Cet enseignement parait étonnant ! Nos patriarches, Abraham Yitshak et Yaakov n’ont-ils jamais exprimé leur reconnaissance envers l’Eternel ? En fait, nous explique le Rav Zelig Epstein zatsal, il est évident que les patriarches ont dû remercier Hachem, mais Léa innova un concept. Celui d’un remerciement « perpétuel », et non pas occasionnel ! Si jusque-là nos ancêtres ont remercié Hachem, à l’occasion de telle ou telle circonstance, à un moment donné particulier, Léa, elle, en appelant son fils Yéhouda, de la racine Hodaa = remerciement, l’exprime de façon continue.

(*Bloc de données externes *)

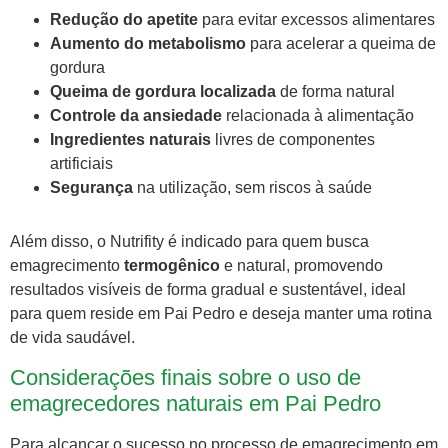
Redução do apetite
para evitar excessos alimentares
Aumento do metabolismo
para acelerar a queima de
gordura
Queima de gordura localizada
de forma natural
Controle da ansiedade
relacionada à alimentação
Ingredientes naturais
livres de componentes
artificiais
Segurança
na utilização, sem riscos à saúde
Além disso, o Nutrifity é indicado para quem busca
emagrecimento
termogênico
e natural, promovendo
resultados visíveis de forma gradual e sustentável, ideal
para quem reside em Pai Pedro e deseja manter uma rotina
de vida saudável.
Considerações finais sobre o uso de
emagrecedores naturais em Pai Pedro
Para alcançar o sucesso no processo de emagrecimento em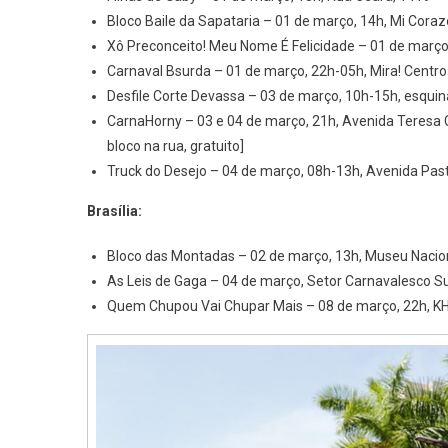
Bloco Baile da Sapataria – 01 de março, 14h, Mi Cora
Xô Preconceito! Meu Nome É Felicidade – 01 de março,
Carnaval Bsurda – 01 de março, 22h-05h, Mira! Centro 
Desfile Corte Devassa – 03 de março, 10h-15h, esqui
CarnaHorny – 03 e 04 de março, 21h, Avenida Teresa C
bloco na rua, gratuito]
Truck do Desejo – 04 de março, 08h-13h, Avenida Pas
Brasília:
Bloco das Montadas – 02 de março, 13h, Museu Nacio
As Leis de Gaga – 04 de março, Setor Carnavalesco Su
Quem Chupou Vai Chupar Mais – 08 de março, 22h, 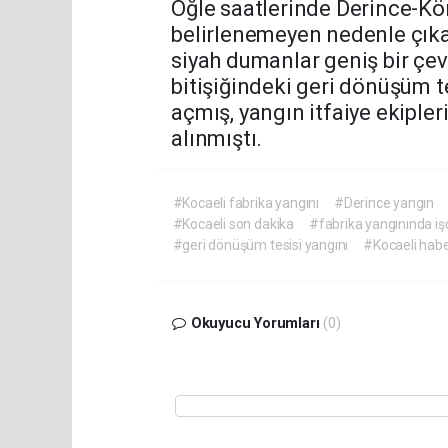
Öğle saatlerinde Derince-Kö
belirlenemeyen nedenle çık
siyah dumanlar geniş bir çev
bitişiğindeki geri dönüşüm t
açmış, yangın itfaiye ekiple
alınmıştı.
#Kocaeli fabrika yangını
#Derince yangın
#Kocaeli son dakika
#fabrika yangınında işç
#geri dönüşüm tesisi yangını
#Kocaeli habe
Okuyucu Yorumları
(0)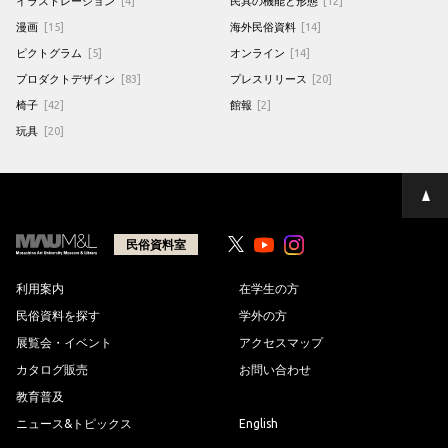
イラストレーション
[4]
民具の機能と形態
[12]
漫画
[15]
海外民俗資料
[14]
ピクトグラム
[5]
オンライン
[14]
プロダクトデザイン
[83]
プレスリリース
[20]
椅子
[42]
館報
[2]
玩具
[20]
ペ
ー
ジ
の
民俗資料室
Youtube
Youtube
先
頭
へ
利用案内
在学生の方
民俗資料を探す
学外の方
展覧会・イベント
アクセスマップ
カタログ販売
お問い合わせ
教育普及
ニュース&トピックス
English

Le Yalkout Chimoni (126) dit, qu’à son exemple, les descendants de Léa ne manquèrent pas d’exprimer, en toute occasion, leur reconnaissance envers l’Eternel, comme envers leur prochain. Et le premier, Yéhouda, comme il est dit : « Yéhouda les reconnut et dit elle est plus juste que moi » (Béréchit XXXVIII) ; le roi David comme il est dit : « rendez hommage (hodou) à l’Eternel car il est bon (Téhilim CXXXVI, 1) ; et Daniel comme il est dit : « c’est toi D… de mes pères, que je remercie (méhodé) » (Daniel II, 23).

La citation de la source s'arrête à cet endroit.